To whitepillers: is there an argument for why I'm wrong

Whitepill, I would say I recheck this graph every so often to see if this ratio starts going up again. (Blue is all aggregate USD debt/gdp, red & green are more usefully decomposing that into private (at least non-federal) debt and federal government debt, and the bold black line is the ratio of red:green). Maybe you could slice the sectors up a bit more finely between households, firms, local/state governments, foreigners, etc., but I think this one pretty much gets what it's trying to capture.

Basically I think many agree that a big caution point for an economic crash/collapse is ballooning private debt. Most analysts now recognize there is just a fundamental difference between that and 'public' debt from the government that issues the currency, and that public debt is at least not as bad. I'd go much farther and say that by the accounting, the national government is more akin to the overall economic score-keeper, and that it would be rather goofy to think you're tracking something negative at all when counting up everyone's total outstanding scores and calling that 'public debt'. The national public debt is essentially our net money supply (money can be increased by other private debt, but not in net); our financial wealth.

So then, tracking private debt to gdp (red line) is some kind of a 'debt to income' ratio term, while private debt to public debt (black line) is a kind of 'debt to wealth' ratio. So I see the red line still steadily coming down since 2008's high, and the black line falling off precipitously after it rose to a huge level in 07/08. I've posted this a few times before, but in the US, our only 6 economic depressions were each immediately preceded by the only 6 multi-year significant reductions in the outstanding government debt. The 7th most significant government surplus run was less dramatic, in the late 90s, and directly coincided with the private sector going much more into debt, causing that bold black ratio to spike, running up until the 08 crash when the private sector forcefully deleveraged, also forcing the government hard back into deficit.

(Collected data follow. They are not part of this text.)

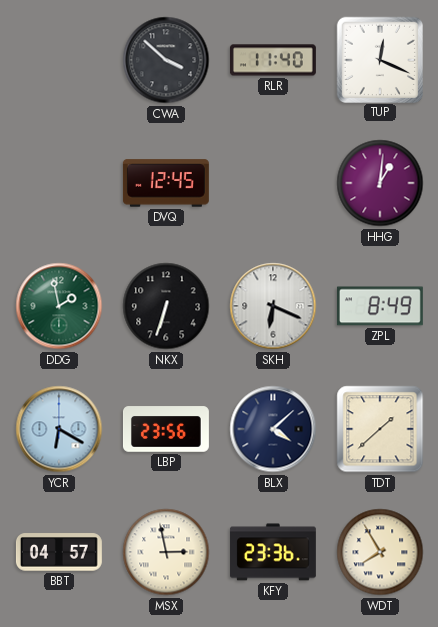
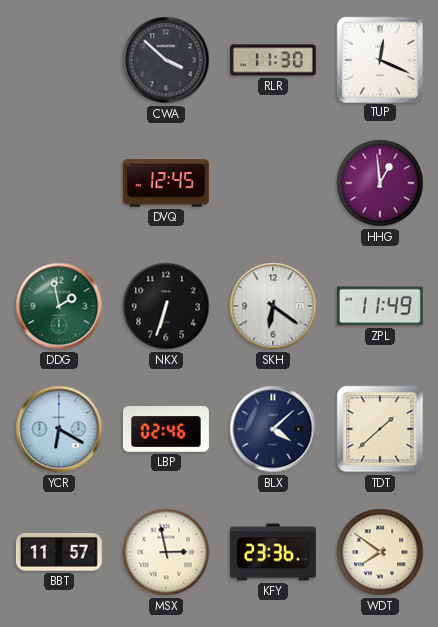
RLR: 11:40 -> 11:30
HHG: 1:01 -> 12:59
SKH: 6:19 -> 6:21
ZPL: 8:49 -> 11:49
LBP: 23:56 -> 02:46
BBT: 04:57 -> 11:57
WDT: 7:55 -> 7:51
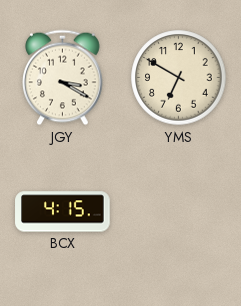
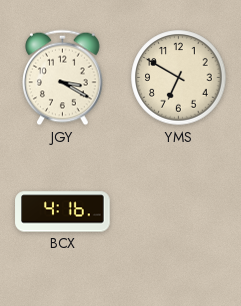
BCX: 4:15 -> 4:16
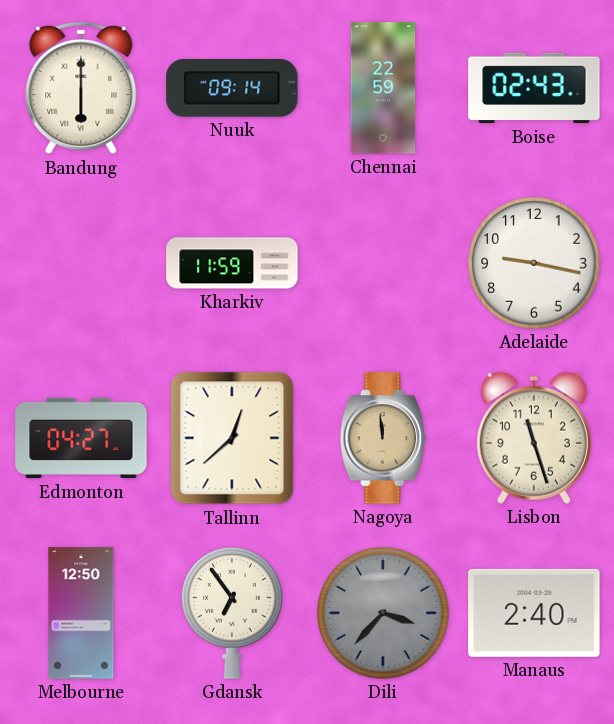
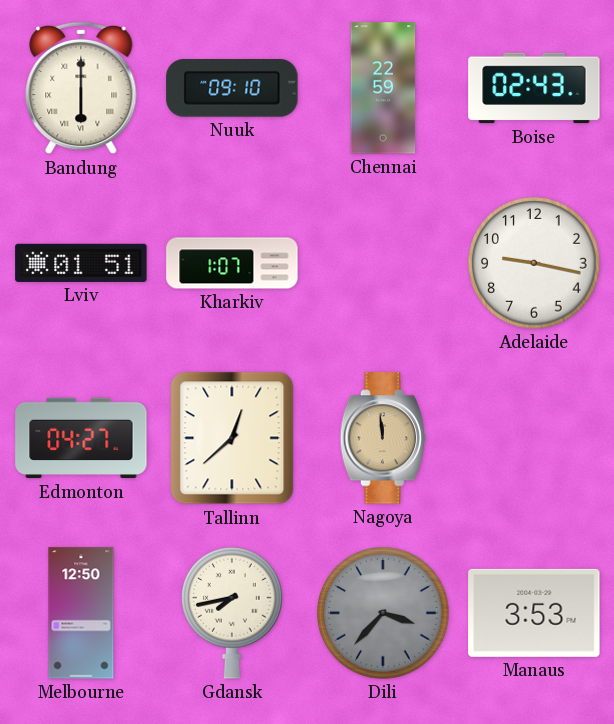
Nuuk: 09:14 -> 09:10
Lviv: none -> 01:51
Kharkiv: 11:59 -> 1:07
Lisbon: 11:27 -> none
Gdansk: 6:54 -> 7:43
Manaus: 2:40 -> 3:53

So the intuition that government debt is destabilizing or that government surpluses are a good thing, that's what I see as dangerous. If we start getting more politicians in places of influence who think 'quadrillion' is one syllable or zero too far for economic well-being, and who start pushing for austerity and surpluses, that's when I'm getting back into prepper mode.

As others have mentioned though, none of this necessarily has bearing on all stock-market bubbles or corrections. It's just to say that 2008 was a different beast, and I don't personally see any table-setting for that kind of financial crash & great recession/depression angle. I'm still plowing each monthly paycheck into the broad market index and trusting the longterm, while kind of wishing it will dip long enough at some point for me to harvest some on-paper losses to pay less taxes.